Pitfall 4: Using Events for Integration
// BAD: Using internal domain events directly as integration events
// Internal events change as the domain evolves, breaking consumers
// GOOD: Publish separate integration events with stable contracts
domainEvent: 'OrderPlacedV3' // Internal, changes freely
integrationEvent: 'order.placed' // External, versioned, stable APIPitfall 5: Not Planning for Schema Evolution
Events are immutable — you cannot change old events.

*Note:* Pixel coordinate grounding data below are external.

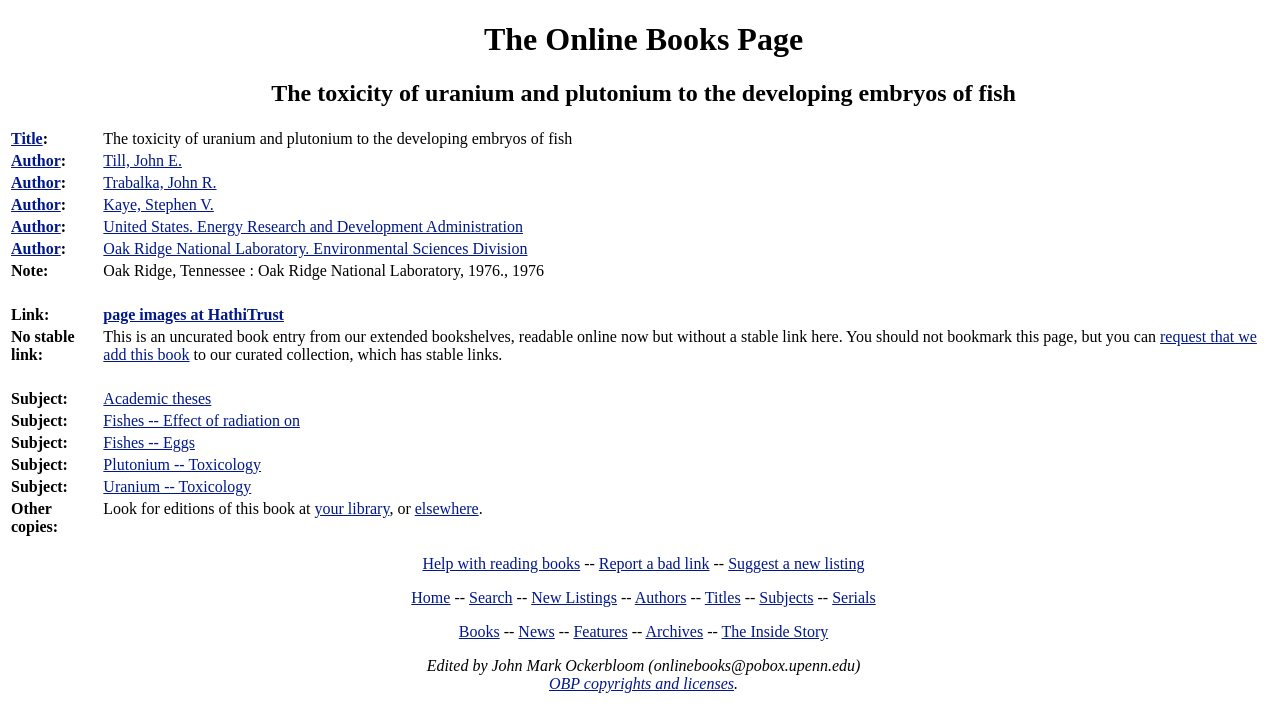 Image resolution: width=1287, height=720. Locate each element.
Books (479, 631)
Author (36, 160)
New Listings (574, 597)
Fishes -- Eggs (149, 442)
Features (600, 631)
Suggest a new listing (796, 563)
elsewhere (447, 508)
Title (27, 138)
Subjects (786, 597)
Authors (661, 597)
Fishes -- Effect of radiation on (201, 420)
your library (351, 508)
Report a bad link (654, 563)
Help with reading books (501, 563)
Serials (854, 597)
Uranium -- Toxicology (177, 486)
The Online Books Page (643, 39)
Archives (674, 631)
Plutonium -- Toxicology (182, 464)
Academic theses (157, 398)
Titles (723, 597)
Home (430, 597)
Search (491, 597)
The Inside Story (775, 631)
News (536, 631)
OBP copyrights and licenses (641, 683)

When the schema of an event needs to change, use upcasting:
// Upcast old event format to current format
function upcast(event: StoredEvent): StoredEvent {
if (event.eventType === 'OrderPlaced') {
// v1 had 'amount', v2 renamed to 'total'
if ('amount' in event.data && !('total' in event.data)) {
return {
...event,
data: {
...event.data,
total: event.data.amount,
},
};
}
}
return event;
}Cross-References
- Event Sourcing Deep Dive — theory and fundamentals
- CQRS Deep Dive — command and query separation
- Projections — building read models
- Snapshots — snapshot strategies
- Event Upcasting — schema evolution
- Sagas & Process Managers — long-running processes
- PostgreSQL DBA Guide — operating the event store
Summary
| Aspect | Recommendation |
|---|---|
| Event store | PostgreSQL for most teams, EventStoreDB for high-volume |
| Concurrency | Optimistic concurrency with stream version checks |
| Projections | Batch processing with checkpoints, rebuild capability |
| Snapshots | Every 100-500 events, with version-aware deserialization |
| Testing | Given-When-Then pattern for aggregates, integration tests for projections |
| Schema evolution | Upcasting, never modify stored events |
| Event design | Small, business-meaningful facts — not CRUD operations |
Event sourcing in practice is not about the event store — that part is straightforward. The complexity lies in projection management, schema evolution, and maintaining the discipline to store facts rather than state. Get those three things right, and event sourcing gives you a complete audit trail, temporal queries, and the ability to ask questions of your data that you have not thought of yet.